結論からいうと、充分にミステリしていて、フーダニットやホワイダニットの謎の物語としても愉しめます。またそうした読みを行うからこそ見えてくる謎の取り扱い方やホワイダニットの歪みを見ることも出来るという逸品で、堪能しました。
物語は、イヤな口をきく野郎が突然目の前に現れて、ある女のことをシツコク訊いてくる。いったいこいつは何者なのか、と思っているうちに男の術中にハマって憑きもの落としをされ、――というような展開が短編の体裁をとりながら複数回繰り返されていくという結構です。どうやらその女というのは殺人事件の被害者で犯人はまだ捕まっていないらしい、というところからフーダニットの物語として読めてしまうわけですが、……実をいうと冒頭からの大胆な伏線から、本格ミステリを読み慣れた読者であれば、案外アッサリと真相を見抜いてしまカモしれません。
実際、自分もそうだったわけですが、ただこの人物が犯人だと殺害の動機というものがサッパリ判らない。それでタイトルにもある「死ねばいいのに」という言葉に大きく絡んだある歪んだ動機が最後の最後に明らかにされるという趣向です。
改行による決め台詞は京極小説の定番的な技巧ながら、この効果は本作でも遺憾なく発揮されてい、その決め台詞が今回はタイトルにもなっている「死ねばいいのに」なわけですが、この言葉のネガティブな印象とは裏腹に極上のセラピーとして機能しているところが憑きもの落としを彷彿とさせるところなど、京極ワールドならではの愉しみどころもシッカリと添えられています。
さて、上にも書いた通り、ミステリとして読んだ場合、ホワイダニットが本作最大のキモなわけですが、ややありきたりにも見えたフーダニットの趣向が、最後の最後、奇天烈なホワイダニットの真相によって見事に反転するところも素晴らしく、それでいて結局、犯人の異様な心理の底を凡夫の我々はうかがい知ることはできないという幕引きも見事です。

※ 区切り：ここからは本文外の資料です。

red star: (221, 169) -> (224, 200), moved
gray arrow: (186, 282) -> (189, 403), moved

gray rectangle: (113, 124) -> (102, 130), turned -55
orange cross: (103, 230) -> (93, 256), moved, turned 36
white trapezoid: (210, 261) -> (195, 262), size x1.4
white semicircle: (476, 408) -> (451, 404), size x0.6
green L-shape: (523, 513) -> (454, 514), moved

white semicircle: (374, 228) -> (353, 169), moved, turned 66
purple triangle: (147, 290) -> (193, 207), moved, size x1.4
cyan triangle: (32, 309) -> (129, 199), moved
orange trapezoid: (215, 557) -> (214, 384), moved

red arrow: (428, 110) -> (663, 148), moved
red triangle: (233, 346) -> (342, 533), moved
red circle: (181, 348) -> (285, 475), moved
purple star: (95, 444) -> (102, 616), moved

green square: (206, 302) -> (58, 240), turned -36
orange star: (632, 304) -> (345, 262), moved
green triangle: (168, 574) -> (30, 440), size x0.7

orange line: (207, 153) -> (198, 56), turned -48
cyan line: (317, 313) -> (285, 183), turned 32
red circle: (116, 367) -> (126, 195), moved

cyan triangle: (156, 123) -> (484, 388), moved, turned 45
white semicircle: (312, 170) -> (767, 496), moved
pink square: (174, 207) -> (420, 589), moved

以下はネタバレを添えつつ、ちょっと余談。個人的にはこの犯人の動機の異様さは、何となーくジョージ秋山の「銭ゲバ」の主人公、風太郎と相通じるところがあるように思いました。確かに他殺と自殺という違いこそあれ、すべてが満たされた、幸福の絶頂にある刹那に自死を選択するという風太郎の異様な心理のベクトルを逆向きにすると、それは本作の犯人が試みた他殺になるのではないかナ、……と感じた次第。

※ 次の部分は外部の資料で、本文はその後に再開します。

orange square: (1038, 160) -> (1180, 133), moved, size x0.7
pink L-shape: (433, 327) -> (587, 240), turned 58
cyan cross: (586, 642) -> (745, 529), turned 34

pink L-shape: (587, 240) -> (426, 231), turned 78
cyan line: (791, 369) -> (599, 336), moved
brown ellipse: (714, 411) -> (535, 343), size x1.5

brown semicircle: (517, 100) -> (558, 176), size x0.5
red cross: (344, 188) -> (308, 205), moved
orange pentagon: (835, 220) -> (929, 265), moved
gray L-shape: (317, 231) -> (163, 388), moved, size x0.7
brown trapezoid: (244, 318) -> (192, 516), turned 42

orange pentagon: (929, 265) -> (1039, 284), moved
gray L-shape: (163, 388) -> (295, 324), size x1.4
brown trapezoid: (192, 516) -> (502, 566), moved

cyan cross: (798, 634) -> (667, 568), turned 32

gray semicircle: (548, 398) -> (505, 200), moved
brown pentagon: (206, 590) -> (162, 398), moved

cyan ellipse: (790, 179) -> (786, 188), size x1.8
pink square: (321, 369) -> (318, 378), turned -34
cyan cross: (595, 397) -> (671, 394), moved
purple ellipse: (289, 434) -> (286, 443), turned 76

静的な文体と台詞回しでありながら妙にネチっこく、読者の心に絡みつく風格や、シツこい詰問が最後には極上のセラピーへと転じる憑きもの落とし、さらには異様な動機を際立たせたホワイダニットの趣向など、京極小説として愉しみどころが満載の本作、京極ミステリのファンも充分に愉しむことができるのではないでしょうか。オススメ、でしょう。